(Collected data)
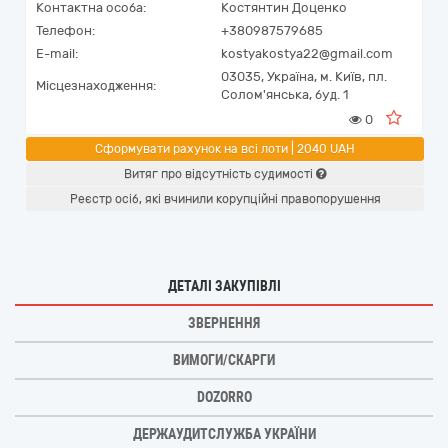
Контактна особа:
Костянтин Доценко
Телефон:
+380987579685
E-mail:
kostyakostya22@gmail.com
03035,
Україна
,
м. Київ,
пл.
Місцезнаходження:
Солом'янська, буд. 1
0
Сформувати рахунок на всі лоти | 2040 UAH
Витяг про відсутність судимості
Реєстр осіб, які вчинили корупційні правопорушення
ДЕТАЛІ ЗАКУПІВЛІ
ЗВЕРНЕННЯ
ВИМОГИ/СКАРГИ
DOZORRO
ДЕРЖАУДИТСЛУЖБА УКРАЇНИ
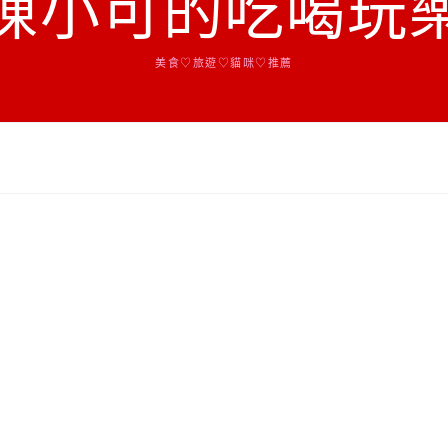
陳小可的吃喝玩
美食♡旅遊♡貓咪♡推薦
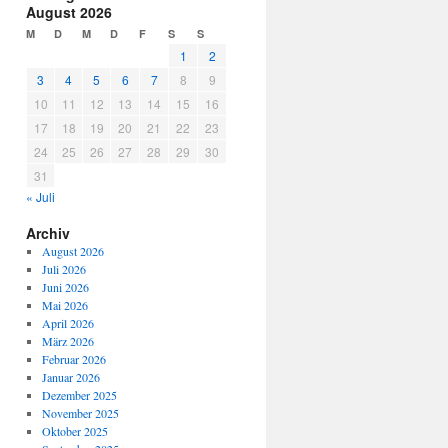
August 2026
M
D
M
D
F
S
S
1
2
3
4
5
6
7
8
9
10
11
12
13
14
15
16
17
18
19
20
21
22
23
24
25
26
27
28
29
30
31
« Juli
Archiv
August 2026
Juli 2026
Juni 2026
Mai 2026
April 2026
März 2026
Februar 2026
Januar 2026
Dezember 2025
November 2025
Oktober 2025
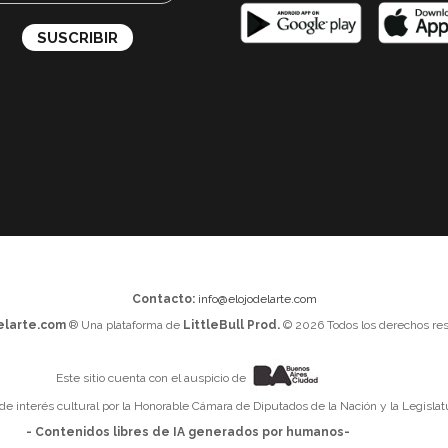
Contacto:
info@elojodelarte.com
elarte.com
® Una plataforma de
LittleBull Prod.
© 2026 Todos los derechos res
Este sitio cuenta con el auspicio de
 de interés cultural por la Honorable Cámara de Diputados de la Nación y la Legislat
- Contenidos libres de IA generados por humanos-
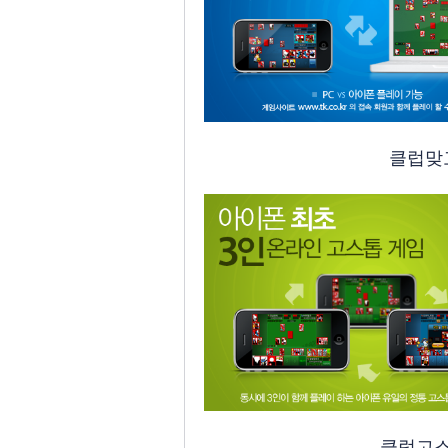
클럽맞
클럽고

_Prompt:_
Set the pictures aside and reproduce the data above exactly.

_Written answer:_
Контактна особа:
Костянтин Доценко
Телефон:
+380987579685
E-mail:
kostyakostya22@gmail.com
03035,
Україна
,
м. Київ,
пл.
Місцезнаходження:
Солом'янська, буд. 1
0
Сформувати рахунок на всі лоти | 2040 UAH
Витяг про відсутність судимості
Реєстр осіб, які вчинили корупційні правопорушення
ДЕТАЛІ ЗАКУПІВЛІ
ЗВЕРНЕННЯ
ВИМОГИ/СКАРГИ
DOZORRO
ДЕРЖАУДИТСЛУЖБА УКРАЇНИ
陳小可的吃喝玩
美食♡旅遊♡貓咪♡推薦
August 2026
M
D
M
D
F
S
S
1
2
3
4
5
6
7
8
9
10
11
12
13
14
15
16
17
18
19
20
21
22
23
24
25
26
27
28
29
30
31
« Juli
Archiv
August 2026
Juli 2026
Juni 2026
Mai 2026
April 2026
März 2026
Februar 2026
Januar 2026
Dezember 2025
November 2025
Oktober 2025
Contacto:
info@elojodelarte.com
elarte.com
® Una plataforma de
LittleBull Prod.
© 2026 Todos los derechos res
Este sitio cuenta con el auspicio de
 de interés cultural por la Honorable Cámara de Diputados de la Nación y la Legislat
- Contenidos libres de IA generados por humanos-
클럽맞
클럽고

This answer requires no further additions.